F: Herzlich willkommen zum nächsten Kapitel Ihres Lebens. Dies ist der zweite Clip über Ihre Schulzeit und Ihre Anfänge in den Kampfkünsten.

A: In Ordnung. Wir hatten im Alter von etwa 5 oder 6 Jahren aufgehört. Wir zogen in ein zweites Haus, und mein Lebensstil setzte sich mit der Schule im Alter von 7 Jahren fort.

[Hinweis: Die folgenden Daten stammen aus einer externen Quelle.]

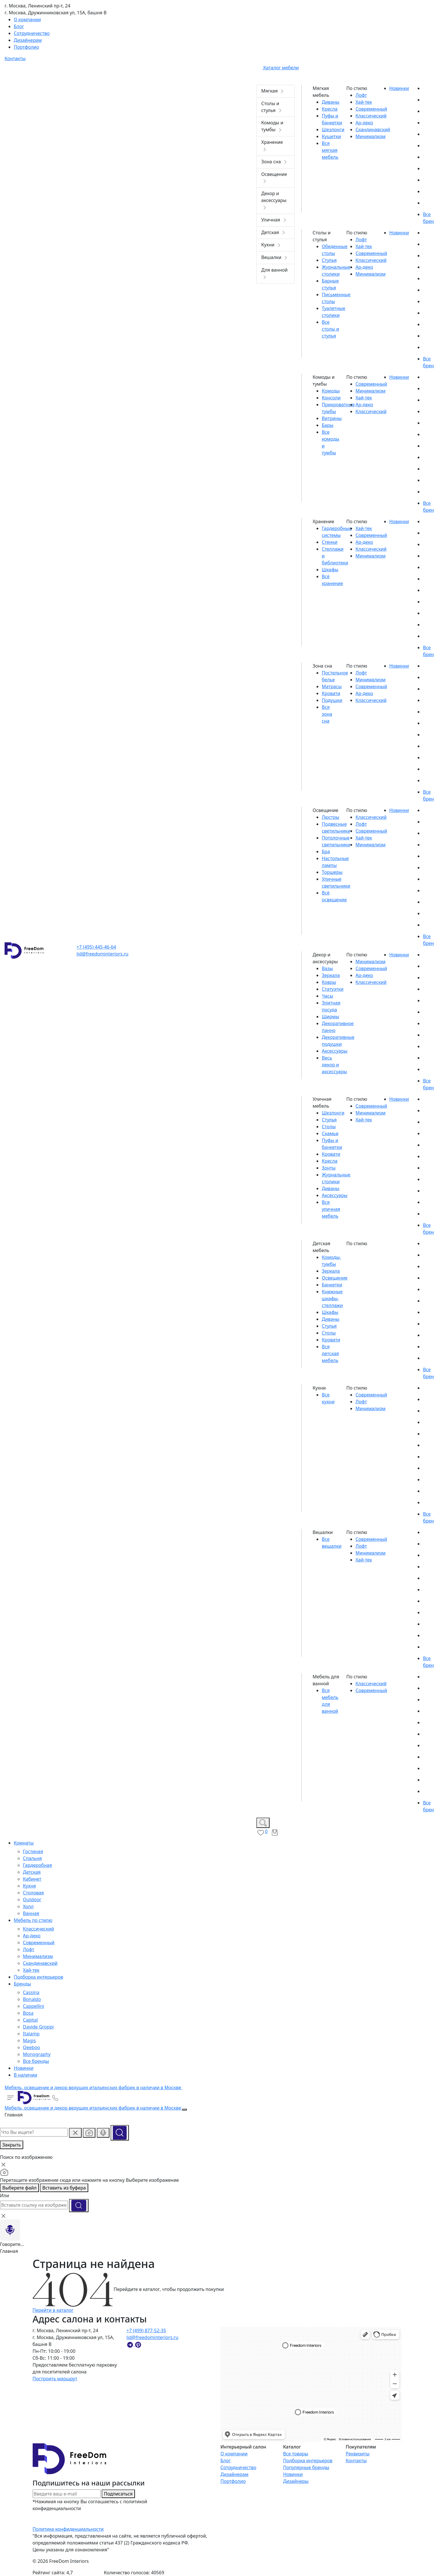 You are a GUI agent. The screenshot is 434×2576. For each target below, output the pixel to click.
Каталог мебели (277, 67)
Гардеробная (37, 1865)
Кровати (331, 693)
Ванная (31, 1913)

Zu dieser Zeit war ich wirklich übergewichtig und wurde ständig gemobbt. Sie nannten mich "Fetter". Sie sagten: "Fetter, pass auf, die Erde hat heute ein Erdbeben!" Ich wusste nicht, was sie meinten. Ich schaute auf den Boden, und sie sagten, es liege daran, dass ich so schwer sei und die Erde zum Beben bringe. Sie machten sich über mich lustig, und manchmal kam jemand und schlug mir auf den Kopf und nannte mich "Fetter" und andere Dinge.

Innerlich war das sehr schmerzhaft. Ich fragte mich, wie ich dieser Situation entkommen könnte. Die einzige Option schien die PT-Stunde (Physical Training) in der Schule zu sein. Wir machten Hampelmänner und liefen auf der Stelle. Ich kam nach Hause und wiederholte diese Übungen. Ich merkte nicht, dass es mir helfen würde, Gewicht zu verlieren. Ich fand es einfach nur lustig. Langsam begann ich, etwas Gewicht zu verlieren. Meine Eltern beobachteten mich, aber mein Bruder, der zwei Jahre älter und sehr dünn war, hatte nicht dasselbe Problem. In der Schule wurde ich ständig gemobbt. Manchmal kam mein Bruder, um mich zu retten.

Silambam entdecken

Im Alter von etwa 12 Jahren erfuhr ich von einer indischen Kampfkunst namens Silambam. Mein Vater schlug vor, dass ich darin trainieren sollte, und stellte mich einem Lehrer aus Karnataka in Südindien in der Nähe von Mysore vor. Dieser Lehrer arbeitete für die Eisenbahn und öffnete und schloss die Tore. Er wartete auf das Klingeln, das die Ankunft eines Zuges anzeigte, benutzte dann eine rote Flagge, um den Verkehr anzuhalten, öffnete das Tor, ließ den Zug passieren, schloss das Tor und benutzte eine grüne Flagge, um den Verkehr freizugeben.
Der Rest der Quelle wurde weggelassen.